Notfalls muss da ein Elektriker vor Ort nachmessen.

Bleibt der FI auch drin wenn der Laptop an der gleichen Steckdose wie der PC hängt und Per Lan verbunden wird?!


----------



## PC-Bastler_2011 (19. Januar 2017)

Klassische Nullung, würde mir als erstes einfallen. Der Strom wird dann nicht über das Kaltgerätekabel abgeführt sondern über das Cat, und deswegen fliegt der FI.
Lass das mal ein Elektriker checken. Wenn der Schutzleiter vom Nullkontakt gebrückt wurde, ist die Sache klar


----------



## Körschgen (19. Januar 2017)

Daran hatte ich auch gedacht, vllt sogar irgendeine Mischinstallation, alles möglich heutzutage


----------



## taks (19. Januar 2017)

Liegt ziemlich sicher an einem Potentialunterschied zwischen Router und PC (Laptop stört das nicht, da über Netzteil entkoppelt). 
Einfach auf einer Seite ein ungeschirmtes LAN-Kabel verwenden.


----------



## BreadBoy (19. Januar 2017)

Old-Knitterhemd schrieb:


> Bleibt der FI auch drin wenn der Laptop an der gleichen Steckdose wie der PC hängt und Per Lan verbunden wird?!



Ja, der bleibt drin.



taks schrieb:


> Liegt ziemlich sicher an einem Potentialunterschied zwischen Router und PC (Laptop stört das nicht, da über Netzteil entkoppelt).
> Einfach auf einer Seite ein ungeschirmtes LAN-Kabel verwenden.

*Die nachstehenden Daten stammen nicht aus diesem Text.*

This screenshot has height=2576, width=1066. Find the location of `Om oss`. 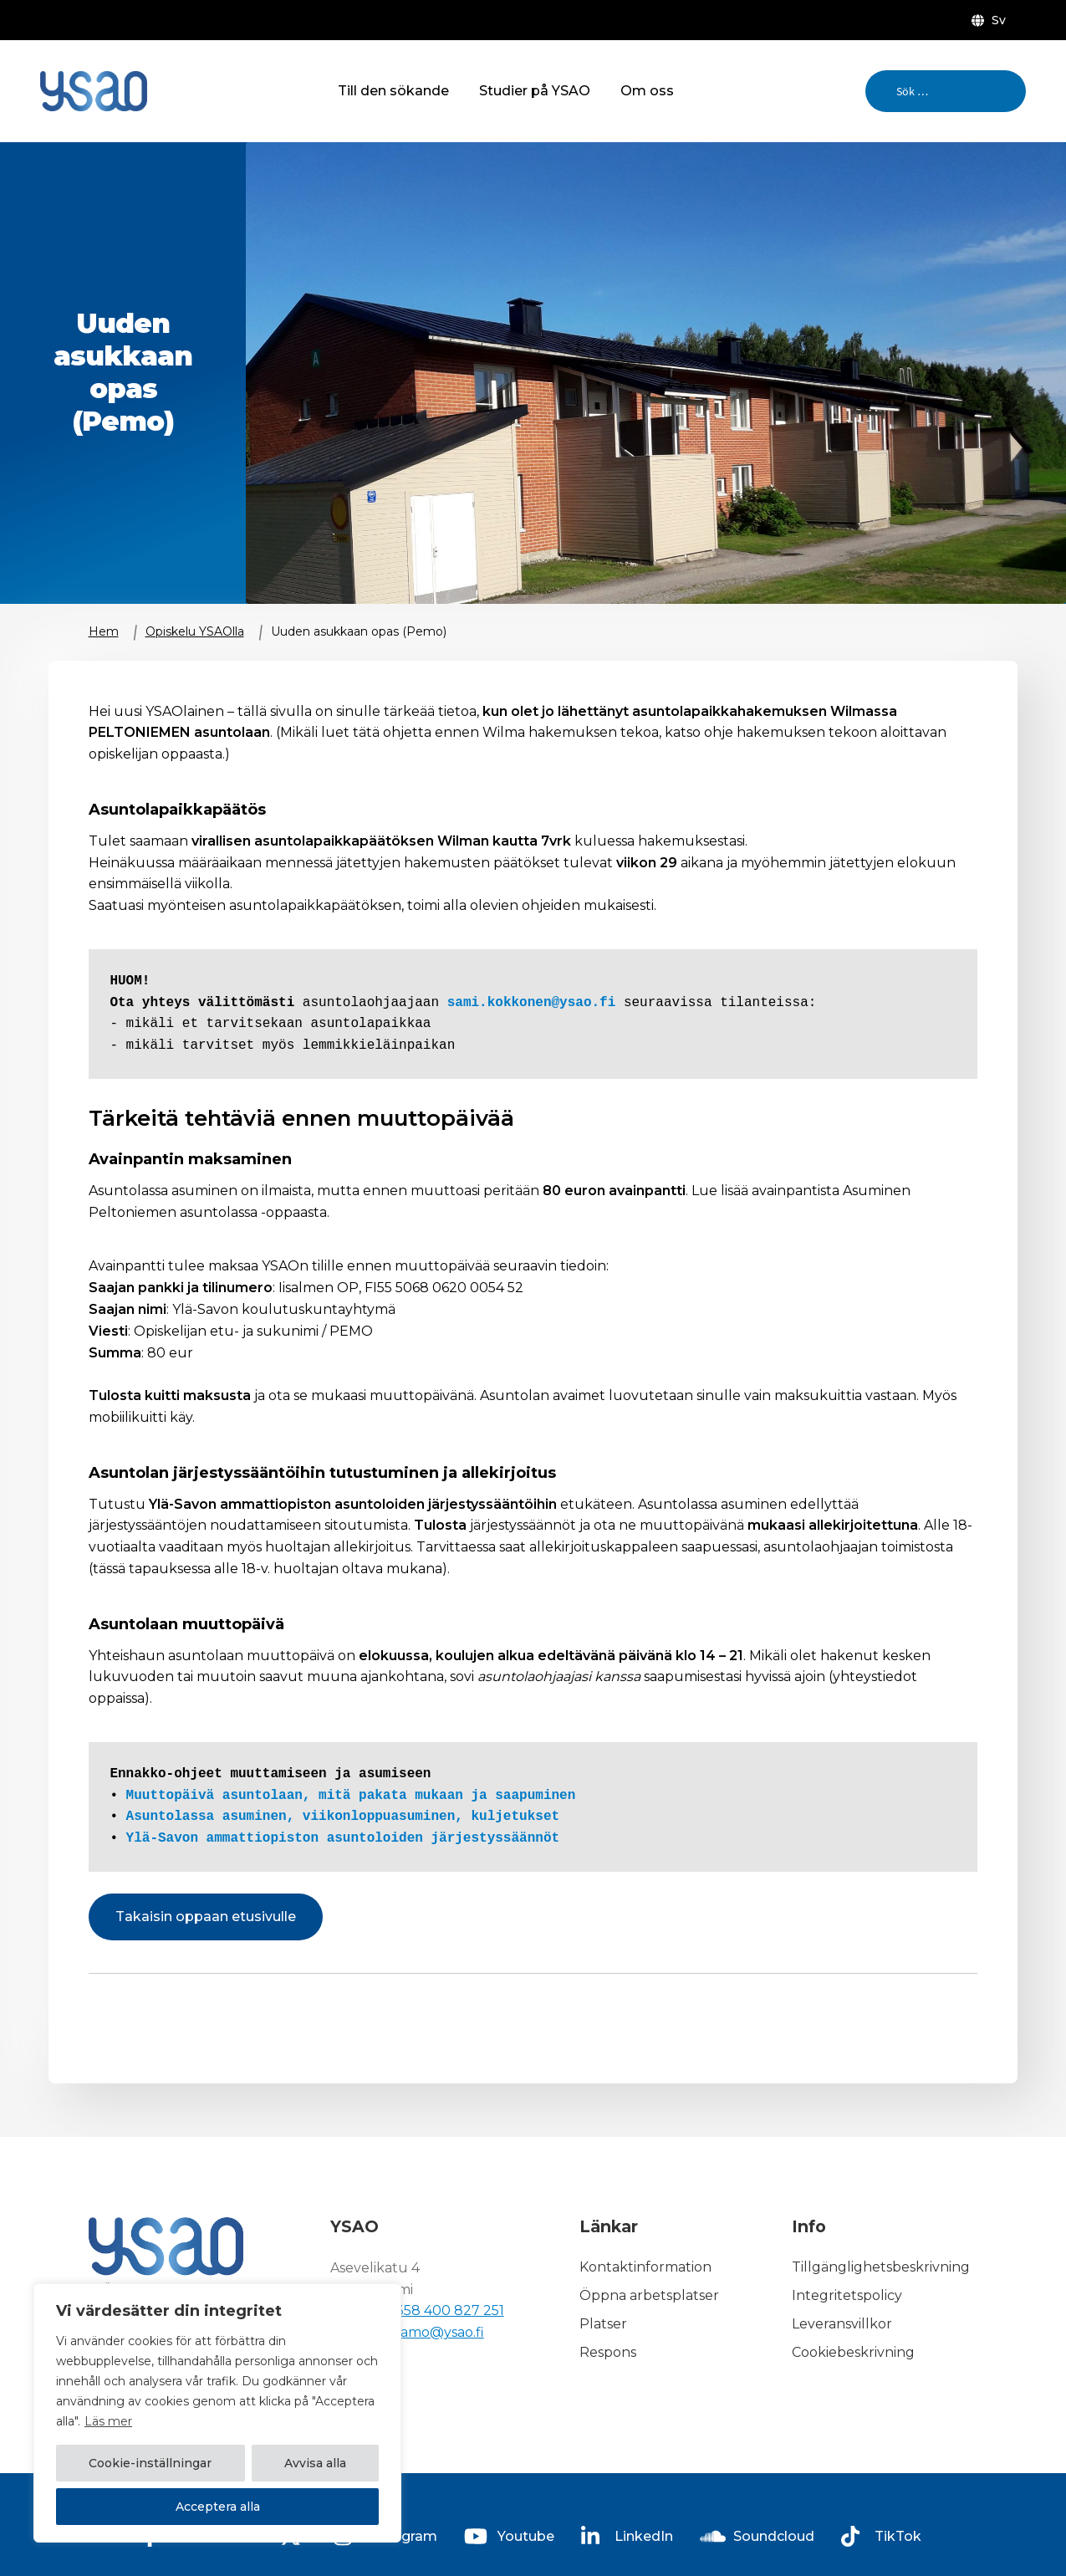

Aber dann hab ich ja immernoch das eigentliche Problem nicht gelöst oder?


----------



## taks (19. Januar 2017)

BreadBoy schrieb:


> Aber dann hab ich ja immernoch das eigentliche Problem nicht gelöst oder?



Naja, die Frage ist in wieweit das überhaupt ein Problem ist.
Bei Netzwerk Installationen ist die Schirmung nie durchgehend, da Potentialunterschiede von ~15V entstehen können. Da kommen dann so lustige Effekte zu Tage wie du es hast. (Du kannst ja mal mit einem Voltmeter die Spannung zwischen Netzwerkkabelschirmung und PC-Gehäuse messen)
Die Schirmung des Netzwerkkabels sollte einfach nur auf einer Seite an der Erdung hängen. Am einfachsten nimmt man dafür für die Verbindung Steckdose zu PC ein ungeschirmtes Kabel.
Wenn du keine Steckdose montiert hast, sondern nur das Kabel, Kannst du einfach eine LAN-Kabel-Kupplung nehmen und da dann ein ungeschirmtes Kabel anschliessen.


----------



## BreadBoy (19. Januar 2017)

Ich habe nur das Kabel zwischen Router und Pc hängen. Also müsste ich eine dieser Kupplungen besorgen und dann noch ein passendes ungeschirmtes Kabel, sehe ich das richtig?  
Wie sieht es da dann aber mit der Leistung aus? Geht da was verloren durch die Kupplung? 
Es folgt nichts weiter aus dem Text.